Item 5.02 | Departure of Directors or Certain Officers; Election of Directors; Appointment of Certain Officers; Compensatory Arrangements of Certain Officers |
(d) | Appointment of New Director |
On January 18, 2021, the Board of Directors (the “Board”) of Palantir Technologies Inc. (the “Company”) elected Lauren Friedman Stat to serve on the Company’s Board, effective as of January 18, 2021. Ms. Stat will also serve on the Audit Committee of the Board (the “Audit Committee”).
In accordance with the Company’s Outside Director Compensation Policy (the “Policy”), a copy of which is filed as Exhibit 10.8 to Amendment No. 3 to the Company’s Registration Statement on Form S-1, Ms. Stat is eligible to participate in the Company’s standard compensation arrangements for Non-Founder Outside Directors (as defined in the Policy). Under the terms of such arrangements, Ms. Stat is eligible to receive an annual cash retainer of $40,000 for her service on the Board, an annual cash retainer of $12,500 for her service on the Audit Committee and certain equity grants as specified in the Policy. Pursuant to the Policy, Ms. Stat automatically received an initial equity award of 15,026 restricted stock units, which will be scheduled to vest over three years.
The Company will enter into its standard form of indemnification agreement with Ms. Stat, the form of which is filed as Exhibit 10.1 to Amendment No. 2 to the Company’s Registration Statement on Form S-1. Ms. Stat has no direct or indirect material interest in any transaction required to be disclosed pursuant to Item 404(a) of Regulation S-K promulgated under the Securities Exchange Act of 1934, as amended. There are no arrangements or understandings between Ms. Stat and any other persons pursuant to which Ms. Stat was appointed a director of the Company.
A copy of the press release issued by the Company on January 21, 2021 announcing Ms.

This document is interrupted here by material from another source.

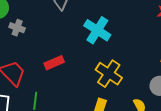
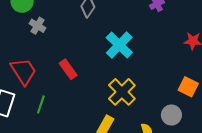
red rectangle: (54, 63) -> (68, 69), turned 66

Stat’s appointment to the Board is attached hereto as Exhibit 99.1.
(e) | Amendments to Certain of Alexander Karp’s Equity Awards |
On January 20, 2021, the Compensation, Nominating & Governance committee of the Board (the “CNG Committee”) approved an amendment (the “Amendment”) to the vesting acceleration provisions of those stock option and restricted stock unit (“RSU”) awards covering shares of Class B common stock previously granted to Alexander Karp, the Company’s Chief Executive Officer, on August 6, 2020 under the Company’s 2020 Executive Equity Incentive Plan (the “Executive Equity Plan”), a copy of which is filed as Exhibit 10.7 to Amendment No. 2 to the Company’s Registration Statement on Form S-1, and the Company’s Amended 2010 Equity Incentive Plan (the “2010 Plan”), a copy of which is filed as Exhibit 10.4 to Amendment No. 1 to the Company’s Registration Statement on Form S-1, as follows (collectively, the “Karp Awards”): a stock option awarded under the Executive Equity Plan to purchase 141,000,000 shares; an award of 3,900,000 RSUs awarded under the Executive Equity Plan; and an award of 35,100,000 RSUs awarded under the 2010 Plan.

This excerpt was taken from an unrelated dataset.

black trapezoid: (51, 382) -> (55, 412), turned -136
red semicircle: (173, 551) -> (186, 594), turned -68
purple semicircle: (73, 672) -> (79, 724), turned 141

Prior to the Amendment, each Karp Award provided that, if the Company experienced a Change in Control (as defined in the Executive Equity Plan with respect to the Karp Awards granted thereunder, and as defined in the RSU award agreement with respect to the Karp Award granted under the 2010 Plan), and Mr. Karp remained a Service Provider (as defined in the applicable equity plan under which the award was granted) through immediately prior to such Change in Control, 20% of the shares subject to the applicable Karp Award would accelerate and fully vest immediately prior to such Change in Control.